----- Listed entries -----
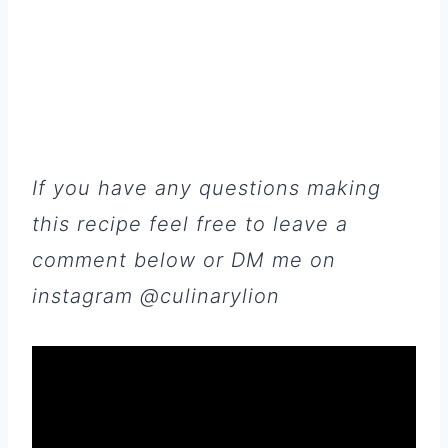
If you have any questions making
this recipe feel free to leave a
comment below or DM me on
instagram @culinarylion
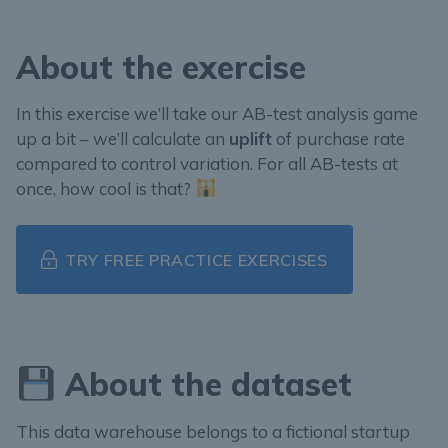
About the exercise
In this exercise we’ll take our AB-test analysis game
up a bit – we’ll calculate an
uplift
of purchase rate
compared to control variation. For all AB-tests at
once, how cool is that?
TRY FREE PRACTICE EXERCISES
About the dataset
This data warehouse belongs to a fictional startup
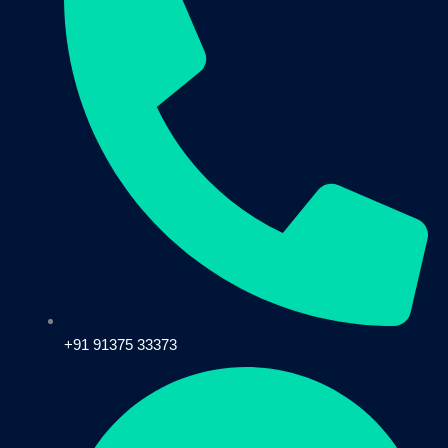
+91 91375 33373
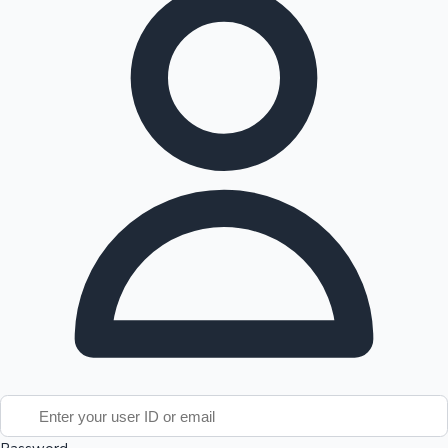
Tollywood News
Top 10 Indian Movies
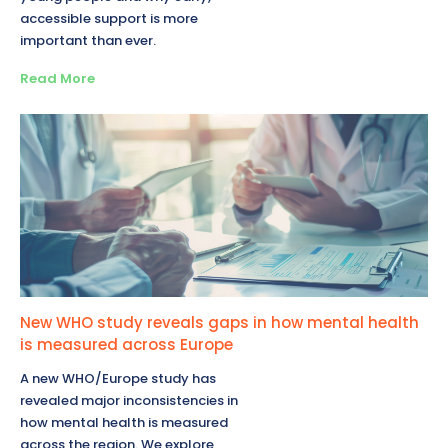
accessible support is more
important than ever.
Read More
New WHO study reveals gaps in how mental health
is measured across Europe
A new WHO/Europe study has
revealed major inconsistencies in
how mental health is measured
across the region. We explore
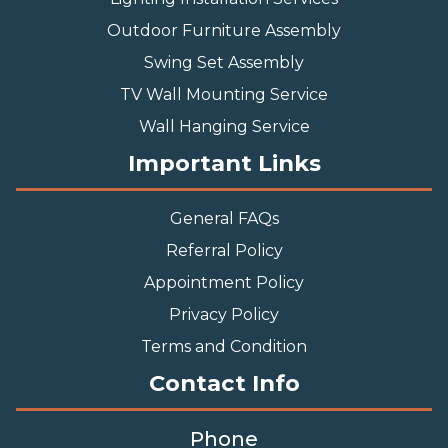
Outdoor Furniture Assembly
Swing Set Assembly
TV Wall Mounting Service
Wall Hanging Service
Important Links
General FAQs
Referral Policy
Appointment Policy
Privacy Policy
Terms and Condition
Contact Info
Phone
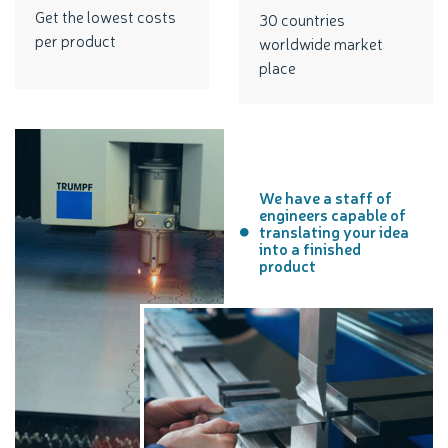
Get the lowest costs
30 countries
per product
worldwide market
place
We have a staff of
engineers capable of
translating your idea
into a finished
product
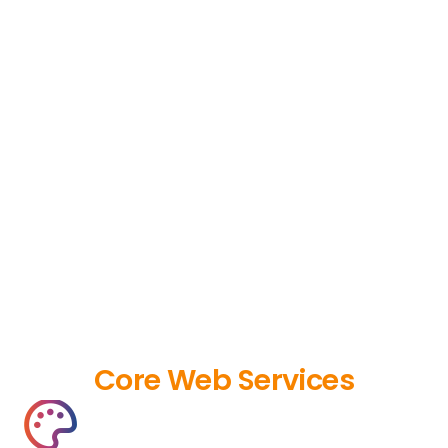
Core Web Services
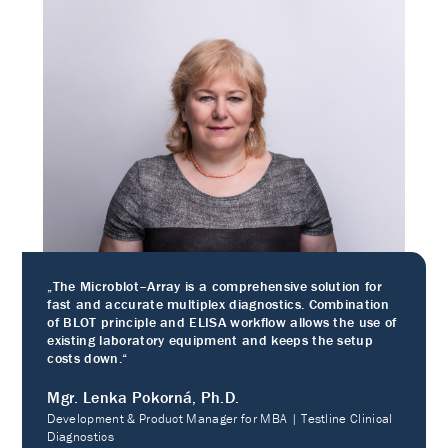
„The Microblot–Array is a comprehensive solution for
fast and accurate multiplex diagnostics. Combination
of BLOT principle and ELISA workflow allows the use of
existing laboratory equipment and keeps the setup
costs down.“
Mgr. Lenka Pokorná, Ph.D.
Development & Product Manager for MBA | Testline Clinical
Diagnostics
-----
Task instructions.
Take the lines above from the top of the records through the one with "engineers capable of" and repeat them exactly, without any pictures.

Finished exercise.
If you have any questions making
this recipe feel free to leave a
comment below or DM me on
instagram @culinarylion
About the exercise
In this exercise we’ll take our AB-test analysis game
up a bit – we’ll calculate an
uplift
of purchase rate
compared to control variation. For all AB-tests at
once, how cool is that?
TRY FREE PRACTICE EXERCISES
About the dataset
This data warehouse belongs to a fictional startup
+91 91375 33373
Tollywood News
Top 10 Indian Movies
accessible support is more
important than ever.
Read More
New WHO study reveals gaps in how mental health
is measured across Europe
A new WHO/Europe study has
revealed major inconsistencies in
how mental health is measured
across the region. We explore
Outdoor Furniture Assembly
Swing Set Assembly
TV Wall Mounting Service
Wall Hanging Service
Important Links
General FAQs
Referral Policy
Appointment Policy
Privacy Policy
Terms and Condition
Contact Info
Phone
Get the lowest costs
30 countries
per product
worldwide market
place
We have a staff of
engineers capable of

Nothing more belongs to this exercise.